Money will be awarded in November, and winning projects will start receiving it by year-end. Another application round will be held for the remaining $3.2 billion left for broadband expansion under the American Recovery and Reinvestment Act.

According to the Recovery Act, an underserved area is one or more contiguous census tracts that can show at least one of four factors: No more than 50 percent of households have access; no service provider offers at least 3 megabits per second download speed; the rate of broadband subscribers is less than 40 percent; or there is no service.

In some poorer urban census blocks, being below the 40 percent subscriber threshold could mean eligibility for grant money to set up a computer center.

Pipeline construction contracts awarded
Enbridge Energy was awarded a contract to U.S. Pipeline Inc. for construction of 87 miles of 36-inch and 20-inch pipeline with two spreads in Clearwater, Beltrami, Hubbard, Cass and Itasca Counties, MN. Headquarters is Bemidji, MN. The superintendents are Wayne Fontenot and Jim Jennings. The approximate starting date is Aug. 17.

Blackwell Enterprises Inc. has been awarded a contract by Henkels & McCoy Inc. for right-of-way restoration and maintenance of approximately 60 miles of 42-inch pipeline in Lamar County, TX. Headquarters is Paris, TX. The superintendent is Glen Madden. The expected start date was July 6.

Precision Pipeline LLC received a contract from Enbridge Energy for 46 miles of 20-inch pipeline in LaSalle, Grundy and Will Counties, IL. Headquarters is Morris, IL. The superintendent is Russell Fischer. The approximate start date was July 13.

New Immigration Enforcement requires review of contractor practices

Immigration and Customs Enforcement (ICE) officials launched a new worksite enforcement campaign targeting employers and their I-9 practices.

ICE issue Notices of Inspection to 652 businesses nationwide. This announcement marks the shift in enforcement form the Bush administration’s policy of emphasizing criminal investigations of employers suspected of violating the federal immigration employment laws.

Local immigration counsel advises that in addition to continued criminal violations fro egregious behavior, there is now a full range of civil fines from paperwork violations to hiring or continuing to hire unauthorized aliens. Counsel expects this trend to continue and more employers will come under scrutiny for their I-9 practices.

Fines can range from $110 to $1,100 for paperwork violations to $275 to $2,200 for unauthorized hiring violations.

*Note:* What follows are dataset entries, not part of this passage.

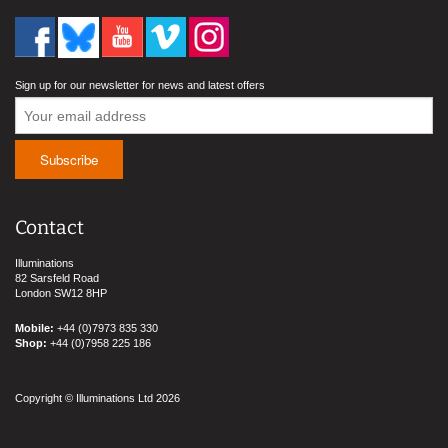
Sign up for our newsletter for news and latest offers
Contact
Illuminations
82 Sarsfeld Road
London SW12 8HP
Mobile:
+44 (0)7973 835 330
Shop:
+44 (0)7958 225 186
Copyright © Illuminations Ltd 2026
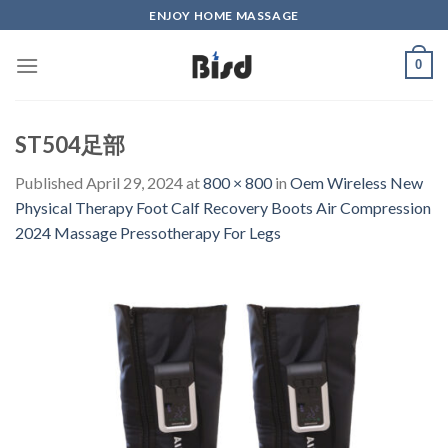
Skip
ENJOY HOME MASSAGE
to
content
0
ST504足部
Published
April 29, 2024
at
800 × 800
in
Oem Wireless New
Physical Therapy Foot Calf Recovery Boots Air Compression
2024 Massage Pressotherapy For Legs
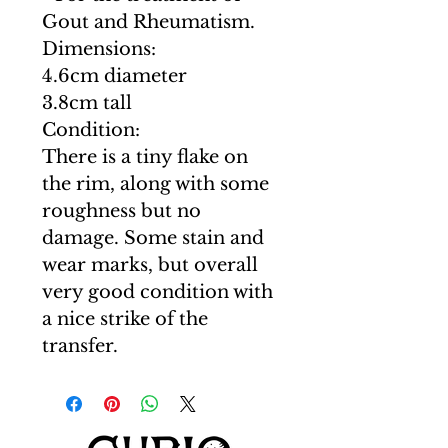
Gout and Rheumatism.
Dimensions:
4.6cm diameter
3.8cm tall
Condition:
There is a tiny flake on
the rim, along with some
roughness but no
damage. Some stain and
wear marks, but overall
very good condition with
a nice strike of the
transfer.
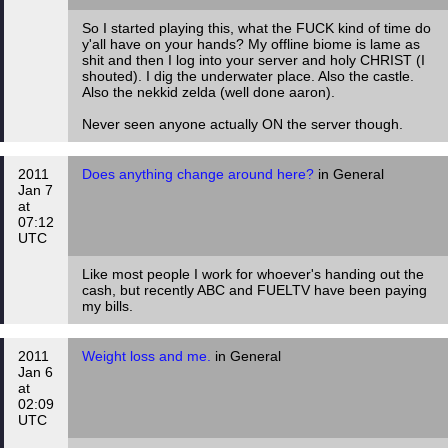
So I started playing this, what the FUCK kind of time do
y'all have on your hands? My offline biome is lame as
shit and then I log into your server and holy CHRIST (I
shouted). I dig the underwater place. Also the castle.
Also the nekkid zelda (well done aaron).
Never seen anyone actually ON the server though.
2011
Does anything change around here?
in General
Jan 7
at
07:12
UTC
Like most people I work for whoever's handing out the
cash, but recently ABC and FUELTV have been paying
my bills.
2011
Weight loss and me.
in General
Jan 6
at
02:09
UTC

With these new ICE enforcement provisions in place, the PLCA recommends that contractors conduct a full audit of their I-9 and immigration related practices.

California’s bonds near junk rating
California’s credit rating was cut for the second time in as many weeks by Fitch Ratings after a stalemate over how to close a $26 billion budget deficit forced the most-populous U.S. state to pay some bills with IOUs.

Fitch lowered its rating of California’s general obligation bonds by two steps to BBB from A-, placing the debt two ranks above junk status, and said the state may be cut further. The credit-rating company last lowered its assessment of California on June 25. Standard & Poor’s has said it also is considering ratings downgrades on California.

To save cash, California began issuing IOUs in June for the second time since the Great Depression. Gov. Arnold Schwarzenegger has imposed three furlough days a month. Meanwhile, advocates for social services are protesting against cuts and proposed reforms outside the Capitol. They want to spare programs they say are vital to senior, low-income families and the disabled.

A junk rating indicates the state’s bonds and other securities are not considered investment-grade, meaning a smaller pool of potential buyers will require higher interest rates to offset the greater risk they’re taking in buying the paper.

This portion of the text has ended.